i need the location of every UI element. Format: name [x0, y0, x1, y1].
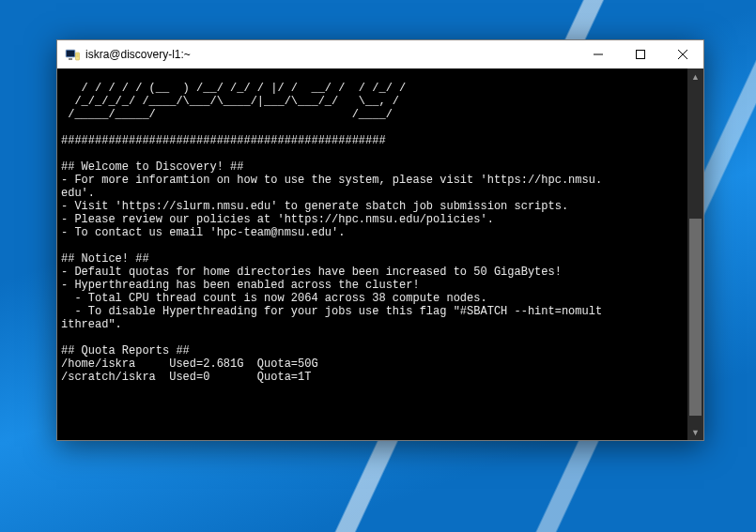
svg-rect-7	[636, 51, 644, 59]
terminal-output[interactable]: / / / / / (__ ) /__/ /_/ / |/ / __/ / / …	[57, 80, 687, 429]
svg-rect-1	[67, 51, 74, 56]
window-title: iskra@discovery-l1:~	[85, 48, 577, 61]
terminal-area: / / / / / (__ ) /__/ /_/ / |/ / __/ / / …	[57, 68, 703, 440]
titlebar[interactable]: iskra@discovery-l1:~	[57, 40, 703, 68]
svg-rect-2	[69, 58, 72, 60]
putty-icon	[65, 47, 80, 62]
maximize-button[interactable]	[619, 40, 661, 68]
minimize-button[interactable]	[577, 40, 619, 68]
scroll-thumb[interactable]	[689, 219, 702, 416]
putty-window: iskra@discovery-l1:~ / / / / / (__ ) /__…	[56, 39, 704, 441]
window-buttons	[577, 40, 703, 68]
close-button[interactable]	[661, 40, 703, 68]
scroll-up-arrow[interactable]: ▲	[687, 68, 703, 84]
terminal-scrollbar[interactable]: ▲ ▼	[687, 68, 703, 440]
desktop-background: iskra@discovery-l1:~ / / / / / (__ ) /__…	[0, 0, 756, 532]
scroll-down-arrow[interactable]: ▼	[687, 424, 703, 440]
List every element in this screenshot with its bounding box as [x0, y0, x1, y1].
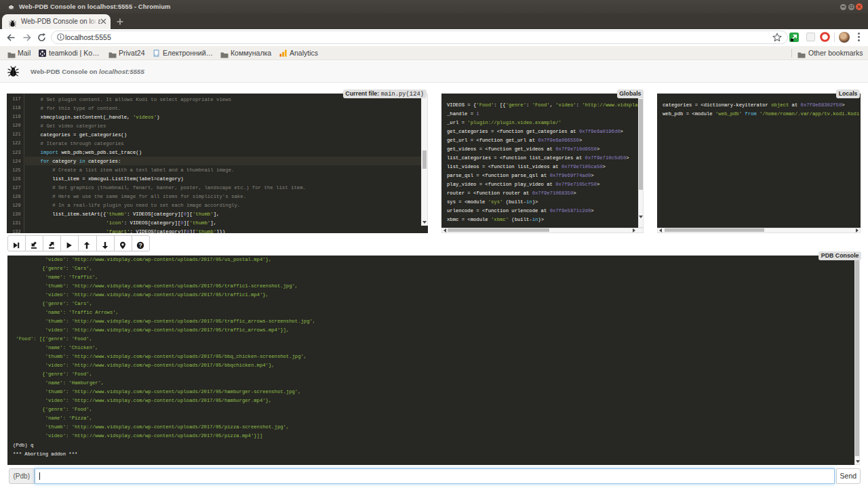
svg-text:?: ?: [138, 241, 142, 248]
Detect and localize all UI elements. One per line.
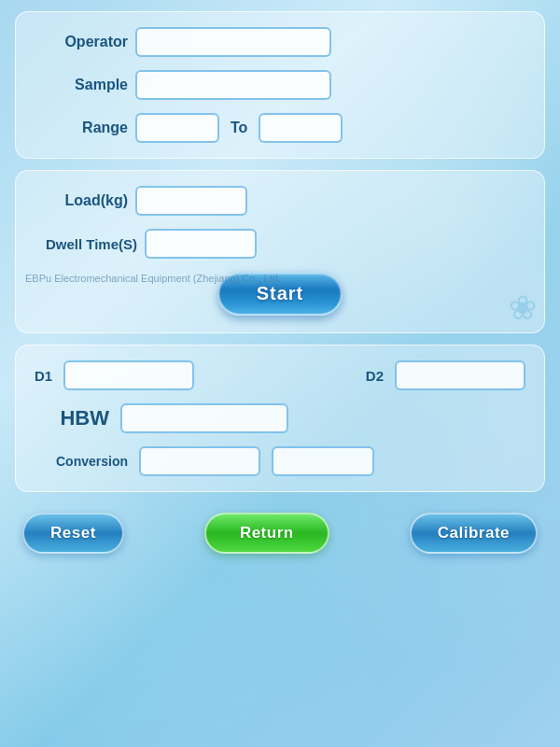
load-input[interactable]	[135, 186, 247, 216]
hbw-input[interactable]	[120, 403, 288, 433]
dwell-row: Dwell Time(S)	[35, 229, 525, 259]
operator-label: Operator	[35, 34, 128, 50]
results-grid: D1 D2 HBW Conversion	[35, 360, 525, 476]
conversion-row: Conversion	[35, 446, 525, 476]
dwell-input[interactable]	[145, 229, 257, 259]
conversion-input-1[interactable]	[139, 446, 260, 476]
measurement-panel: Load(kg) Dwell Time(S) Start EBPu Electr…	[15, 170, 545, 333]
d2-label: D2	[366, 368, 384, 384]
conversion-label: Conversion	[35, 454, 128, 469]
bottom-buttons: Reset Return Calibrate	[15, 507, 545, 559]
conversion-input-2[interactable]	[272, 446, 374, 476]
sample-row: Sample	[35, 70, 525, 100]
range-label: Range	[35, 120, 128, 136]
operator-row: Operator	[35, 27, 525, 57]
hbw-row: HBW	[35, 403, 525, 433]
dwell-label: Dwell Time(S)	[35, 236, 137, 252]
d1-d2-row: D1 D2	[35, 360, 525, 390]
d1-label: D1	[35, 368, 52, 384]
return-button[interactable]: Return	[204, 513, 329, 554]
range-to-input[interactable]	[259, 113, 343, 143]
hbw-label: HBW	[35, 406, 109, 430]
range-row: Range To	[35, 113, 525, 143]
watermark-text: EBPu Electromechanical Equipment (Zhejia…	[25, 273, 281, 284]
d1-input[interactable]	[63, 360, 194, 390]
sample-input[interactable]	[135, 70, 331, 100]
info-panel: Operator Sample Range To	[15, 11, 545, 159]
operator-input[interactable]	[135, 27, 331, 57]
load-label: Load(kg)	[35, 192, 128, 209]
sample-label: Sample	[35, 77, 128, 93]
d2-input[interactable]	[395, 360, 525, 390]
range-to-label: To	[227, 120, 251, 136]
calibrate-button[interactable]: Calibrate	[410, 513, 538, 554]
load-row: Load(kg)	[35, 186, 525, 216]
range-from-input[interactable]	[135, 113, 219, 143]
reset-button[interactable]: Reset	[22, 513, 124, 554]
results-panel: D1 D2 HBW Conversion	[15, 345, 545, 492]
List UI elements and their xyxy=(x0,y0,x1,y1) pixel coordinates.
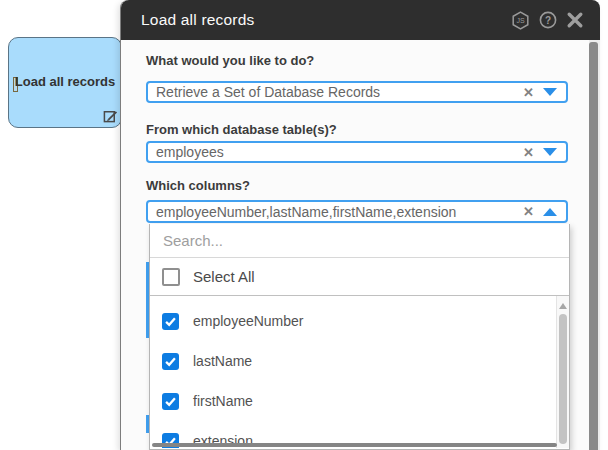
help-icon[interactable]: ? xyxy=(539,11,557,29)
clear-icon[interactable]: ✕ xyxy=(517,205,543,218)
option-label: firstName xyxy=(193,393,253,409)
action-select[interactable]: Retrieve a Set of Database Records ✕ xyxy=(146,81,568,103)
js-code-icon[interactable]: JS xyxy=(511,11,530,30)
edit-pencil-icon[interactable] xyxy=(103,108,118,123)
list-item[interactable]: firstName xyxy=(150,381,569,421)
flow-node-load-all-records[interactable]: Load all records xyxy=(8,37,122,128)
checked-checkbox[interactable] xyxy=(162,393,179,410)
list-item[interactable]: employeeNumber xyxy=(150,301,569,341)
field-label-action: What would you like to do? xyxy=(146,53,314,69)
clear-icon[interactable]: ✕ xyxy=(517,146,543,159)
table-select-value[interactable]: employees xyxy=(148,144,517,160)
checked-checkbox[interactable] xyxy=(162,313,179,330)
scroll-up-arrow-icon[interactable] xyxy=(559,303,567,309)
field-label-columns: Which columns? xyxy=(146,178,250,194)
list-item[interactable]: lastName xyxy=(150,341,569,381)
search-input[interactable] xyxy=(150,224,569,257)
flow-editor-canvas: Load all records Load all records JS ? xyxy=(0,0,608,450)
horizontal-scrollbar-thumb[interactable] xyxy=(152,443,557,447)
list-scrollbar-thumb[interactable] xyxy=(559,314,567,444)
checked-checkbox[interactable] xyxy=(162,353,179,370)
panel-scrollbar[interactable] xyxy=(589,40,600,450)
columns-multiselect-value[interactable]: employeeNumber,lastName,firstName,extens… xyxy=(148,204,517,220)
select-all-checkbox[interactable] xyxy=(162,268,180,286)
action-select-value[interactable]: Retrieve a Set of Database Records xyxy=(148,84,517,100)
field-label-table: From which database table(s)? xyxy=(146,122,337,138)
panel-scrollbar-thumb[interactable] xyxy=(589,42,598,450)
select-all-row[interactable]: Select All xyxy=(150,258,569,296)
clear-icon[interactable]: ✕ xyxy=(517,86,543,99)
select-all-label: Select All xyxy=(193,268,255,285)
option-label: lastName xyxy=(193,353,252,369)
svg-text:?: ? xyxy=(545,15,551,26)
table-select[interactable]: employees ✕ xyxy=(146,141,568,163)
node-label: Load all records xyxy=(9,74,121,89)
close-icon[interactable] xyxy=(566,11,584,29)
search-row xyxy=(150,224,569,258)
panel-title: Load all records xyxy=(141,0,255,40)
columns-dropdown-popup: Select All employeeNumber lastName xyxy=(149,224,570,450)
chevron-down-icon[interactable] xyxy=(543,88,557,96)
chevron-up-icon[interactable] xyxy=(543,208,557,216)
options-list: employeeNumber lastName firstName xyxy=(150,296,569,448)
list-scrollbar[interactable] xyxy=(556,296,569,448)
columns-multiselect[interactable]: employeeNumber,lastName,firstName,extens… xyxy=(146,200,568,223)
panel-header: Load all records JS ? xyxy=(121,0,600,40)
svg-text:JS: JS xyxy=(516,17,525,24)
chevron-down-icon[interactable] xyxy=(543,148,557,156)
option-label: employeeNumber xyxy=(193,313,304,329)
property-panel: Load all records JS ? What would you lik… xyxy=(120,0,599,450)
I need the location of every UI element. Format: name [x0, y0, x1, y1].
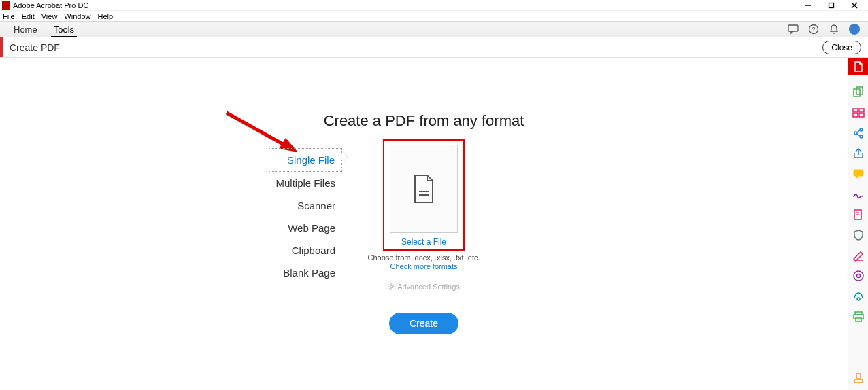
main-heading: Create a PDF from any format: [0, 112, 848, 130]
advanced-settings-label: Advanced Settings: [397, 283, 460, 291]
rail-sign-icon[interactable]: [852, 188, 865, 200]
main-area: Create a PDF from any format Single File…: [0, 58, 848, 390]
rail-edit-pdf-icon[interactable]: [852, 209, 865, 221]
maximize-button[interactable]: [824, 1, 838, 10]
rail-protect-icon[interactable]: [852, 229, 865, 241]
red-stripe: [0, 37, 3, 57]
svg-line-16: [389, 285, 390, 286]
tab-home[interactable]: Home: [5, 22, 46, 37]
title-bar: Adobe Acrobat Pro DC: [0, 0, 868, 11]
app-icon: [2, 1, 10, 10]
svg-line-29: [857, 130, 860, 132]
bell-icon[interactable]: [829, 24, 839, 35]
source-options: Single File Multiple Files Scanner Web P…: [269, 148, 342, 284]
check-more-formats-link[interactable]: Check more formats: [390, 262, 457, 270]
svg-point-38: [857, 298, 860, 300]
svg-point-37: [856, 274, 860, 278]
close-window-button[interactable]: [848, 1, 861, 10]
svg-point-27: [860, 128, 863, 131]
menu-help[interactable]: Help: [97, 12, 113, 20]
svg-rect-40: [854, 315, 863, 319]
svg-point-26: [854, 132, 857, 135]
rail-organize-icon[interactable]: [852, 107, 865, 119]
rail-stamp-icon[interactable]: [852, 372, 865, 385]
svg-point-28: [860, 135, 863, 138]
svg-text:?: ?: [812, 26, 815, 33]
rail-comment-icon[interactable]: [852, 168, 865, 180]
svg-rect-4: [788, 25, 798, 31]
advanced-settings[interactable]: Advanced Settings: [388, 283, 460, 291]
option-web-page[interactable]: Web Page: [269, 217, 342, 239]
file-drop-zone[interactable]: [390, 145, 458, 233]
rail-print-icon[interactable]: [852, 311, 865, 323]
page-title: Create PDF: [10, 42, 60, 53]
choose-from-label: Choose from .docx, .xlsx, .txt, etc.: [367, 253, 480, 262]
svg-rect-42: [856, 374, 861, 378]
tab-bar: Home Tools ?: [0, 21, 868, 37]
annotation-highlight: Select a File: [383, 139, 465, 251]
minimize-button[interactable]: [801, 1, 815, 10]
rail-action-wizard-icon[interactable]: [852, 270, 865, 282]
option-blank-page[interactable]: Blank Page: [269, 262, 342, 284]
file-icon: [412, 174, 435, 204]
menu-edit[interactable]: Edit: [22, 12, 35, 20]
center-panel: Select a File Choose from .docx, .xlsx, …: [363, 139, 485, 334]
rail-enhance-scans-icon[interactable]: [852, 290, 865, 302]
menu-file[interactable]: File: [3, 12, 15, 20]
tab-tools[interactable]: Tools: [46, 22, 82, 37]
svg-rect-23: [859, 109, 864, 112]
menu-bar: File Edit View Window Help: [0, 11, 868, 21]
rail-redact-icon[interactable]: [852, 249, 865, 262]
svg-rect-25: [859, 113, 864, 117]
option-scanner[interactable]: Scanner: [269, 194, 342, 217]
svg-rect-24: [853, 113, 858, 117]
svg-rect-31: [854, 170, 863, 176]
avatar[interactable]: [849, 24, 860, 35]
svg-point-11: [390, 285, 393, 288]
svg-line-17: [393, 288, 394, 289]
svg-rect-43: [854, 380, 863, 383]
rail-share-icon[interactable]: [852, 127, 865, 139]
chat-icon[interactable]: [788, 24, 799, 35]
option-multiple-files[interactable]: Multiple Files: [269, 172, 342, 194]
rail-export-icon[interactable]: [852, 147, 865, 160]
svg-line-18: [393, 285, 394, 286]
svg-rect-1: [829, 3, 834, 7]
app-title: Adobe Acrobat Pro DC: [13, 1, 88, 10]
select-file-link[interactable]: Select a File: [401, 237, 446, 247]
tool-rail: [848, 58, 868, 390]
svg-line-30: [857, 134, 860, 136]
sub-bar: Create PDF Close: [0, 37, 868, 58]
svg-point-36: [854, 271, 863, 281]
option-clipboard[interactable]: Clipboard: [269, 239, 342, 262]
svg-rect-41: [856, 317, 861, 321]
divider: [344, 146, 344, 384]
menu-window[interactable]: Window: [64, 12, 90, 20]
help-icon[interactable]: ?: [808, 24, 819, 35]
gear-icon: [388, 283, 395, 290]
menu-view[interactable]: View: [41, 12, 58, 20]
rail-create-pdf-icon[interactable]: [848, 58, 869, 75]
svg-rect-22: [853, 109, 858, 112]
option-single-file[interactable]: Single File: [269, 148, 342, 172]
rail-combine-icon[interactable]: [852, 86, 865, 99]
svg-line-19: [389, 288, 390, 289]
close-button[interactable]: Close: [822, 41, 861, 54]
create-button[interactable]: Create: [389, 313, 458, 334]
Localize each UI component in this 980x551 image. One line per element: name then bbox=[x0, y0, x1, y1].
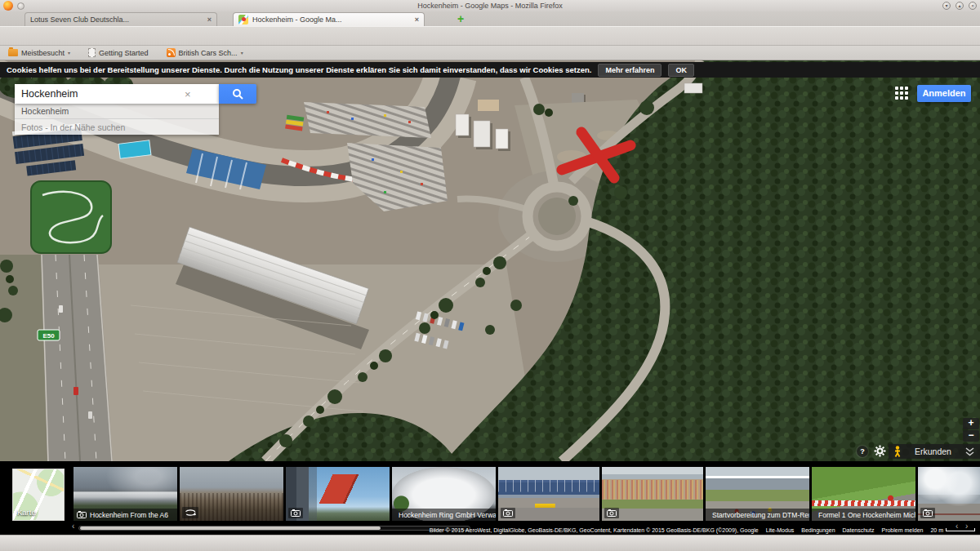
camera-icon bbox=[291, 509, 301, 517]
search-suggestions: Hockenheim Fotos - In der Nähe suchen bbox=[15, 104, 219, 135]
report-problem-link[interactable]: Problem melden bbox=[881, 527, 923, 533]
chevron-down-icon: ▾ bbox=[68, 50, 70, 56]
photo-thumbnail[interactable] bbox=[286, 467, 390, 521]
cookie-message: Cookies helfen uns bei der Bereitstellun… bbox=[7, 65, 591, 74]
page-icon bbox=[88, 48, 96, 57]
camera-icon bbox=[923, 509, 933, 517]
photo-thumbnail[interactable]: Startvorbereitung zum DTM-Ren... bbox=[706, 467, 809, 521]
close-button[interactable]: × bbox=[969, 2, 977, 10]
photo-thumbnail[interactable] bbox=[602, 467, 703, 521]
photosphere-icon bbox=[185, 509, 196, 517]
google-maps-favicon bbox=[238, 15, 248, 24]
explore-bar[interactable]: Erkunden bbox=[889, 444, 980, 459]
photo-thumbnail[interactable]: Hockenheim From the A6 bbox=[74, 467, 177, 521]
photo-thumbnail[interactable] bbox=[498, 467, 599, 521]
suggestion-hockenheim[interactable]: Hockenheim bbox=[15, 104, 219, 119]
bookmark-meistbesucht[interactable]: Meistbesucht ▾ bbox=[5, 46, 74, 60]
firefox-window-icon bbox=[3, 1, 13, 11]
photo-thumbnail[interactable] bbox=[180, 467, 283, 521]
zoom-out-button[interactable]: − bbox=[963, 430, 979, 442]
tab-hockenheim-active[interactable]: Hockenheim - Google Ma... × bbox=[233, 12, 425, 26]
cookie-learn-more-button[interactable]: Mehr erfahren bbox=[598, 64, 662, 77]
carousel-scrollbar[interactable] bbox=[78, 526, 470, 531]
suggestion-fotos[interactable]: Fotos - In der Nähe suchen bbox=[15, 119, 219, 135]
photo-thumbnail[interactable]: Hockenheim Ring GmbH Verwal... bbox=[392, 467, 496, 521]
map-mode-thumbnail[interactable]: Karte bbox=[12, 469, 65, 521]
maps-search-input[interactable] bbox=[21, 88, 185, 100]
attribution-text: Bilder © 2015 AeroWest, DigitalGlobe, Ge… bbox=[430, 527, 759, 533]
explore-label: Erkunden bbox=[906, 447, 960, 456]
tab-close-icon[interactable]: × bbox=[207, 16, 212, 24]
pegman-icon[interactable] bbox=[894, 446, 901, 457]
bookmark-label: Getting Started bbox=[99, 49, 149, 57]
window-title: Hockenheim - Google Maps - Mozilla Firef… bbox=[0, 0, 980, 11]
map-scale: 20 m bbox=[930, 527, 975, 533]
carousel-scroll-left-icon[interactable]: ‹ bbox=[72, 522, 74, 531]
camera-icon bbox=[607, 509, 617, 517]
photo-caption: Startvorbereitung zum DTM-Ren... bbox=[712, 511, 809, 519]
help-button[interactable]: ? bbox=[857, 446, 868, 457]
tab-bar: Lotus Seven Club Deutschla... × Hockenhe… bbox=[0, 11, 980, 26]
tab-lotus-seven-club[interactable]: Lotus Seven Club Deutschla... × bbox=[24, 12, 217, 26]
settings-gear-icon[interactable] bbox=[874, 445, 886, 460]
photo-thumbnail[interactable] bbox=[918, 467, 980, 521]
maps-search-button[interactable] bbox=[219, 84, 256, 104]
maximize-button[interactable]: ▴ bbox=[956, 2, 964, 10]
bookmark-getting-started[interactable]: Getting Started bbox=[85, 46, 152, 60]
svg-text:E50: E50 bbox=[42, 332, 55, 340]
taskbar: K Hockenheim - Google Maps - Mozilla Fi.… bbox=[0, 535, 980, 551]
clear-search-icon[interactable]: × bbox=[185, 88, 191, 100]
camera-icon bbox=[77, 511, 87, 518]
zoom-control: + − bbox=[963, 418, 979, 442]
camera-icon bbox=[503, 509, 513, 517]
tab-close-icon[interactable]: × bbox=[415, 16, 419, 24]
new-tab-button[interactable]: + bbox=[457, 13, 464, 24]
tab-label: Hockenheim - Google Ma... bbox=[252, 16, 411, 24]
signin-button[interactable]: Anmelden bbox=[917, 85, 971, 102]
lite-mode-link[interactable]: Lite-Modus bbox=[766, 527, 795, 533]
scrollbar-handle[interactable] bbox=[80, 527, 381, 530]
privacy-link[interactable]: Datenschutz bbox=[843, 527, 875, 533]
window-titlebar: Hockenheim - Google Maps - Mozilla Firef… bbox=[0, 0, 980, 11]
map-mode-label: Karte bbox=[17, 508, 36, 517]
road-sign-e50: E50 bbox=[38, 330, 60, 340]
desktop-screen: Hockenheim - Google Maps - Mozilla Firef… bbox=[0, 0, 980, 551]
bookmark-british-cars[interactable]: British Cars Sch... ▾ bbox=[163, 46, 247, 60]
chevron-down-icon: ▾ bbox=[241, 50, 243, 56]
navigation-toolbar: ← https://www.google.de/maps/place/Hocke… bbox=[0, 26, 980, 46]
window-menu-button[interactable] bbox=[17, 2, 24, 10]
photo-caption: Hockenheim Ring GmbH Verwal... bbox=[399, 511, 496, 519]
bookmark-label: Meistbesucht bbox=[21, 49, 65, 57]
photo-caption: Formel 1 One Hockenheim Mich... bbox=[818, 511, 915, 519]
folder-icon bbox=[8, 49, 18, 56]
photo-carousel: Karte Hockenheim From the A6 Hockenheim … bbox=[0, 461, 980, 535]
terms-link[interactable]: Bedingungen bbox=[801, 527, 835, 533]
photo-thumbnail[interactable]: Formel 1 One Hockenheim Mich... bbox=[812, 467, 915, 521]
double-chevron-down-icon[interactable] bbox=[965, 447, 974, 456]
rss-icon bbox=[167, 48, 176, 57]
scale-label: 20 m bbox=[930, 527, 943, 533]
minimize-button[interactable]: ▾ bbox=[942, 2, 951, 10]
google-apps-grid-icon[interactable] bbox=[895, 87, 910, 101]
tab-label: Lotus Seven Club Deutschla... bbox=[30, 16, 203, 24]
zoom-in-button[interactable]: + bbox=[963, 418, 979, 429]
cookie-ok-button[interactable]: OK bbox=[668, 64, 694, 77]
cookie-notice-bar: Cookies helfen uns bei der Bereitstellun… bbox=[0, 62, 980, 78]
maps-search-box: × bbox=[15, 84, 219, 104]
scale-bar bbox=[946, 528, 975, 531]
photo-caption: Hockenheim From the A6 bbox=[90, 511, 168, 519]
bookmark-label: British Cars Sch... bbox=[179, 49, 238, 57]
search-icon bbox=[232, 88, 243, 100]
bookmarks-bar: Meistbesucht ▾ Getting Started British C… bbox=[0, 46, 980, 60]
map-attribution: Bilder © 2015 AeroWest, DigitalGlobe, Ge… bbox=[430, 526, 975, 534]
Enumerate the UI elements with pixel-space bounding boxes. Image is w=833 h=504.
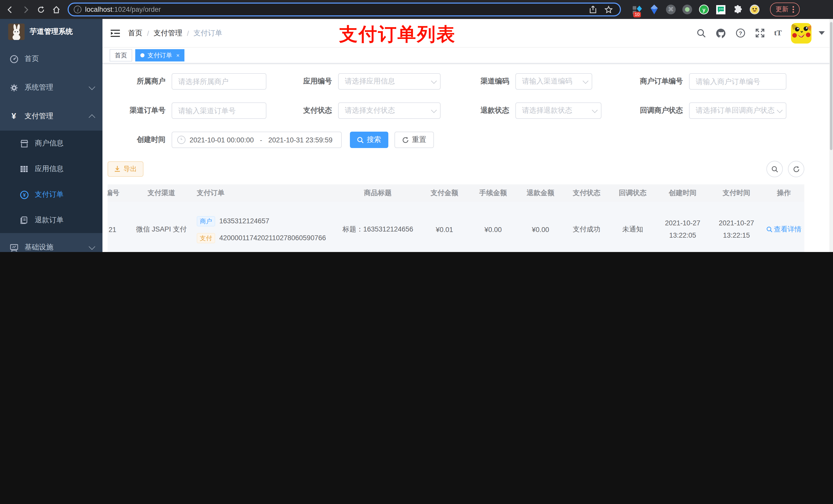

----------

## Task directions
Where does the word "scale" appear in the listing above? Copy every line that holds it.

## Task output
map-scale: 20 m bbox=[930, 527, 975, 533]
scale-label: 20 m bbox=[930, 527, 943, 533]
scale-bar bbox=[946, 528, 975, 531]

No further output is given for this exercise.